当日。
秋葉原まで行くと、改札のすぐそばに希さんは立っていた。
「おはよ」
「……おはようございます」
「そんな緊張せんでええよ。何人かは結構話したこともあるやろうし、皆いい子ばかりやからね」
「…………」
いや、あなたを一番警戒しているのですが……とは、あえて言わなかった。
果たして、今日はどうなってしまうのか。
そう考えていると、彼女がいきなり抱きついてきた。
不意打ちで甘い香りに包み込まれ、周りからちらちらと視線を感じ、鼓動が加速する。胸元にぶつかってくる柔らかな温もりも、かなり暴力的だ。
「の、希さん?」
「このくらいええやろ?皆の前やとできないからね」
「…………」
確かにそのとおりだと思うが、ここも周りの視線はあるんですが……ほら、どっかから「あれはμ'sの東條希さん?え?お、男の人と抱き合ってる!?嘘っ、あれ?これ何て状況?」とかやたら混乱した声が聞こえてくるし……この声、どっかで聞いたことある気がするんだが……。
「ああ、やっぱりあかんね。
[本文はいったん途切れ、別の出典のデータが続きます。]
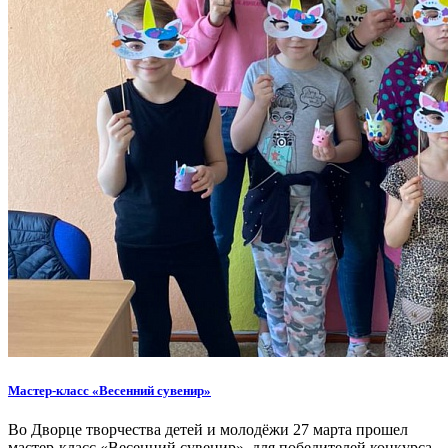
Мастер-класс «Весенний сувенир»
Во Дворце творчества детей и молодёжи 27 марта прошел
мастер-класс «Весенний сувенир», для победителей конкурса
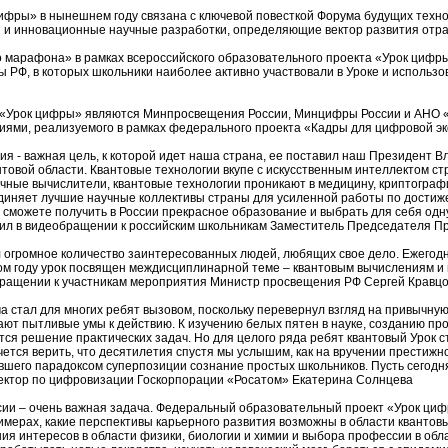
цифры» в нынешнем году связана с ключевой повесткой Форума будущих техн
 и инновационные научные разработки, определяющие вектор развития отра
о марафона» в рамках всероссийского образовательного проекта «Урок цифр
ы РФ, в которых школьники наиболее активно участвовали в Уроке и исполь
 «Урок цифры» являются Минпросвещения России, Минцифры России и АНО «
иями, реализуемого в рамках федерального проекта «Кадры для цифровой э
 - важная цель, к которой идет наша страна, ее поставил наш Президент В
антовой области. Квантовые технологии вкупе с искусственным интеллектом 
чные вычислители, квантовые технологии проникают в медицину, криптографи
диняет лучшие научные коллективы страны для усиленной работы по достижен
 сможете получить в России прекрасное образование и выбрать для себя од
тил в видеобращении к российским школьникам Заместитель Председателя 
огромное количество заинтересованных людей, любящих свое дело. Ежегодно
этом году урок посвящен междисциплинарной теме – квантовым вычислениям и
обращении к участникам мероприятия Министр просвещения РФ Сергей Кравцо
 стал для многих ребят вызовом, поскольку перевернул взгляд на привычную
ают пытливые умы к действию. К изучению белых пятен в науке, созданию п
ится решение практических задач. Но для целого ряда ребят квантовый Урок
чется верить, что десятилетия спустя мы услышим, как на вручении престижн
вшего парадоксом суперпозиции сознание простых школьников. Пусть сегодня
ектор по цифровизации Госкорпорации «Росатом» Екатерина Солнцева
и – очень важная задача. Федеральный образовательный проект «Урок циф
мерах, какие перспективы карьерного развития возможны в области квантовы
я интересов в области физики, биологии и химии и выбора профессии в обл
このままやと……八幡君、こっちこっち」
いきなり身体を離した彼女は、俺の手を引き、人目を避けるように柱の陰まで誘導する。何だ、一体……っ!
「ん…………」
「…………」
思考があっという間に真っ白になるような甘い感触。
希さんは、自分の唇を押しつけるように、俺のそれと重ねていた。
しかし、それも数秒のこと。こちらの理性が完全にとろけないように加減したかのような塩梅で、唇は離れていった。
希さんは、頬を紅く染めながら、あははと誤魔化し笑いをした。
「……い、いきなりごめんね。でも、君を見たらやっぱり抑えられんやん?」
「そ、そうですか……ま、まあ、いいんじゃないですかね?せっかくの休日ですし……いや、休日あんま関係ないかもしれませんけど、まあいいと思いますよ」
「あははっ、めっちゃ早口やん!可愛い♪じゃ、行こっか」
「……は、はい」
僕の心のヤバいやつが、「その前にトイレ……」と言いたそうにしているが、何とか彼女と並んで歩き始めた。
*******
今回の謎のミーティング会場となっている和菓子屋『ほむら』に到着すると、希さんがこちらを向き、少しだけ真面目な声のトーンで告げた。
「心の準備はできた?」
「……なるようになれって思っとけばいいですかね」
俺の言葉を聞いた彼女は「その意気やよし」と扉を開けた。すると……
「いらっしゃいませー!あ、今日はよろしくね!」
「……どうも」
「あれ、穂乃果ちゃん何で仕事してるん?」
「あはは、ちょっとこの前お母さんのプリンこっそり食べた罰で……あ、あと5分で終わりだから、部屋に行ってていいよ」
「りょーかい。じゃ、行こ」
「あ、はい」
「ちょっと待って!」
「?」
いきなり呼び止められたかと思いきや、高坂さんはじいっと俺の顔を覗き込んできた。柑橘系の爽やかな香りが鼻腔をくすぐり、非常によろしくない。あと近い。
「あー、えっと……?」
「うん、やっぱり希ちゃんの言ったとおりだ。どんよりしてるけど優しい目つき……」
「そ、そうか……」
微妙な褒められ方に苦笑していると、希さんが割って入るように腕を取ってきた。
「さ、仕事の邪魔したらいかんから、はよ行こ」
「……はい」
な、何だ、この変な威圧感……いや、気のせいか?
俺は黙って足を動かすことにした。
*******
「比企谷君、待ってたわよ!」
高坂さんの部屋に足を踏み入れると、今度は絢瀬さんがこちらにやって来て、手を握られる。くっ……相変わらずこの人の距離感だけは未だに謎だ。
すると、また希さんがさりげなく絢瀬さんの手をほどき、割り込んできた。
「じゃあ、穂乃果ちゃんが来るまで、簡単な自己紹介済ませとこっか」
「…………」
この時、希さんがいつもより声が強張って聞こえたのは、おそらく気のせいじゃない。